Equilibrium and Free-body Diagrams

The requirements for a system to obtain equilibrium are simple to write down. In equilibrium, the sum of the forces and the sum of the torques are zero:

Σ F = 0 (Equation 1)

and

Σ τ = 0. (Equation 2)

The torque τ is an angular force, defined as the cross product of the length of the lever arm from where the force is applied to the axis of rotation. That distance is denoted as r:

τ = r x F, (Equation 3)

= r F sin(θ)

where θ is the angle at which the force is applied to the lever arm. For forces perpendicular with respect to the lever arm, Equation 3 simply becomes τ = r · F.

These equations are simple enough to write down, but as the system in question becomes more complex, more forces and torques are involved, and finding the optimum configuration that satisfies equilibrium can become quite difficult. The general approach to solving Equation 1 is to decompose the forces into the x-, y- and z-directions and then to solve Equation 1 for each of the three directions (e.g.,Σ F_x = Σ F_y = Σ F_z = 0). In situations where there is only movement in the xy-plane, the torque is calculated about an axis perpendicular to that plane. This axis is arbitrarily chosen to simplify the calculations; if all the objects in the system are at rest, then Equation 2 will hold true about any axis. In three dimensions, the axis of rotation is again generally chosen such that the calculations are the simplest, which depends upon the configuration of the system. For example, choosing the rotation axis so that one of the unknown forces acts through that axis will result in zero lever arm and produce no torque (see Equation 3), making one less term appear in the torque equation. There is no single technique for solving equilibrium problems, but choosing convenient coordinate systems can greatly simplify the process of solving Equations 1 and 2.
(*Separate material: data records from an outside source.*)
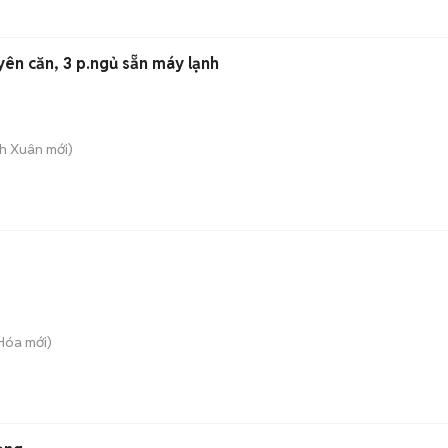
ên căn, 3 p.ngủ sẵn máy lạnh
nh Xuân
mới)
 Hóa
mới)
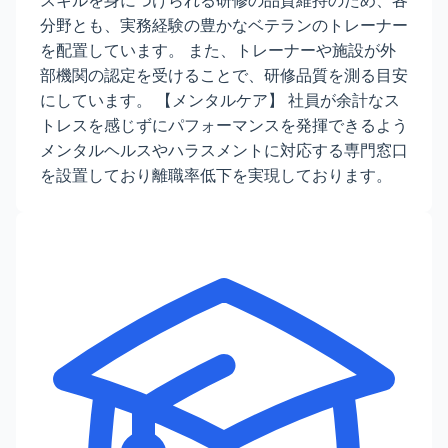
スキルを身につけられる研修の品質維持のため、各
分野とも、実務経験の豊かなベテランのトレーナー
を配置しています。 また、トレーナーや施設が外
部機関の認定を受けることで、研修品質を測る目安
にしています。 【メンタルケア】 社員が余計なス
トレスを感じずにパフォーマンスを発揮できるよう
メンタルヘルスやハラスメントに対応する専門窓口
を設置しており離職率低下を実現しております。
When the objects in the system undergo equilibrium forces, some of them will compress or expand, depending upon their material and the configuration within the system. For example, when a force is exerted on a rod or spring, its length will expand proportionally to the force, given by Hooke's law:

F = k ΔL, (Equation 4)

where ΔL is the length of expansion and k is a constant of proportionality called the "spring constant."

The representative results for the experiment can be found in Table 1. The force exerted on the two springs by the hanging mass are denoted by their locations: left and right, denoted by subscripts L and R. Since there are two unknowns in this experiment, F_Land F_R, two equations are required to solve for them. Thus, Equations 1 and 2 are used to solve for the two forces. The torques are used to obtain a relationship between F_Land F_R .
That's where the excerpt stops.